- [Task]:
Within the records below, filter for lines carrying the word "sociales" and copy them.

=== Given records ===

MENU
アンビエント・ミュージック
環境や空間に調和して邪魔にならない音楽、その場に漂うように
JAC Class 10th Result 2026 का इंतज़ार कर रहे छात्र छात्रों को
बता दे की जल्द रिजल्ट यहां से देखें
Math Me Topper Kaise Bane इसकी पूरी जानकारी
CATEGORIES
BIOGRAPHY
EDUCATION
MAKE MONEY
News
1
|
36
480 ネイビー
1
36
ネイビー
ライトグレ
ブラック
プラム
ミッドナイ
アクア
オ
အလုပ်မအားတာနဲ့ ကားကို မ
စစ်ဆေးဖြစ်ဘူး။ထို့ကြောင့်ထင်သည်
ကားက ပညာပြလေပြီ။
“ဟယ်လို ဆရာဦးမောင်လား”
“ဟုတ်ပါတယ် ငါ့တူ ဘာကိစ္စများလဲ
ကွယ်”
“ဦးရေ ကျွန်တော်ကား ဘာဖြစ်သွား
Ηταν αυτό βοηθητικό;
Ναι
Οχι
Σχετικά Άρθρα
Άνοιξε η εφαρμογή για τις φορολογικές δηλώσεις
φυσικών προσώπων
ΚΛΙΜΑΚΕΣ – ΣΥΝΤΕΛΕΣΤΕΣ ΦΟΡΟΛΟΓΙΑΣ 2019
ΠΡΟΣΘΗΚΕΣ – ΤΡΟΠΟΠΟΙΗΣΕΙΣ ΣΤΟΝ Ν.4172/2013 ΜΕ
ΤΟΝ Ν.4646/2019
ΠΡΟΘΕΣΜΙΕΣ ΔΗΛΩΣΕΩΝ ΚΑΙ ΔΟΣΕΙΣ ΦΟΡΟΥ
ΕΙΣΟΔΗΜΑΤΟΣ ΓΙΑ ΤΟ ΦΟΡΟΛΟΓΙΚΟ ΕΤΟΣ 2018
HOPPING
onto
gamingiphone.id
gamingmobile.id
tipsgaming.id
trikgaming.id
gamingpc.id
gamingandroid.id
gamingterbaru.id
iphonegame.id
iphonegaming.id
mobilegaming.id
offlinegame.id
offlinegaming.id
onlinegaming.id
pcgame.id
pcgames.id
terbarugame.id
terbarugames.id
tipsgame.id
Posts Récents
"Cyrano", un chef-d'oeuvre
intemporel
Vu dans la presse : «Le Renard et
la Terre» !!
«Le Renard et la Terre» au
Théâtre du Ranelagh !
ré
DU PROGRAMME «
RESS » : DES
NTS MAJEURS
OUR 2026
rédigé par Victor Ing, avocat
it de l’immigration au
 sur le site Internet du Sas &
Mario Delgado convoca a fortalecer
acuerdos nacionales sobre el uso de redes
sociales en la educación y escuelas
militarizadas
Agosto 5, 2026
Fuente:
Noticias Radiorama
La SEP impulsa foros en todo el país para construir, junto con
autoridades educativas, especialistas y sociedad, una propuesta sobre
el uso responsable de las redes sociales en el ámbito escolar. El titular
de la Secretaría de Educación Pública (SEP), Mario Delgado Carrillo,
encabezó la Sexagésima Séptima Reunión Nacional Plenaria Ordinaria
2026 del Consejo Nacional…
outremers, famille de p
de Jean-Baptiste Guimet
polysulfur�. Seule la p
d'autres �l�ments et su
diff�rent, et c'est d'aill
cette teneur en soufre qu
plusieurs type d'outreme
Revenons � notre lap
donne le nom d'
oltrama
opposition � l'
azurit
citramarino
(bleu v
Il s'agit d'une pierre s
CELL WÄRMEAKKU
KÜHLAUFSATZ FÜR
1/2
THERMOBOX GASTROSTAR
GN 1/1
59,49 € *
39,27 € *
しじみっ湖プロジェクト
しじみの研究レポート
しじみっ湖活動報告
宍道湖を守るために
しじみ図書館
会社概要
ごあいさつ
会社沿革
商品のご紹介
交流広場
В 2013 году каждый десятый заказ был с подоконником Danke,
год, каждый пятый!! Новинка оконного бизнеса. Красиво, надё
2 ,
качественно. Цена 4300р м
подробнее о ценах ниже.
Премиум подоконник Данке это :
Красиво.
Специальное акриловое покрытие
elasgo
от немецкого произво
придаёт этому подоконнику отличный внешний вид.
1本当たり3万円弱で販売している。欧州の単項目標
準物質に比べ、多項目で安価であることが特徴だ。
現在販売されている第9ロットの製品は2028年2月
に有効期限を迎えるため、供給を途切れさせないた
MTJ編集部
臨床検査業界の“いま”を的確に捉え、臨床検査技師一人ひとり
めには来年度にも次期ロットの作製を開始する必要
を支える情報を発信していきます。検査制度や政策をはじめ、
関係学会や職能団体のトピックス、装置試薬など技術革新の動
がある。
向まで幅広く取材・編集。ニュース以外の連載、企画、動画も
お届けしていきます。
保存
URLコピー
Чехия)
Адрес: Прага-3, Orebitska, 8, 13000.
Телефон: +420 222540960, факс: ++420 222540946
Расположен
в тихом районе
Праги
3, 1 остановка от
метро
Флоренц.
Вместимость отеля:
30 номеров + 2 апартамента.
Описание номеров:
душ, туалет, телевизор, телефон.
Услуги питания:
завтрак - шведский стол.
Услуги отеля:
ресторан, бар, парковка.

===

- [Reply]:
sociales en la educación y escuelas
el uso responsable de las redes sociales en el ámbito escolar. El titular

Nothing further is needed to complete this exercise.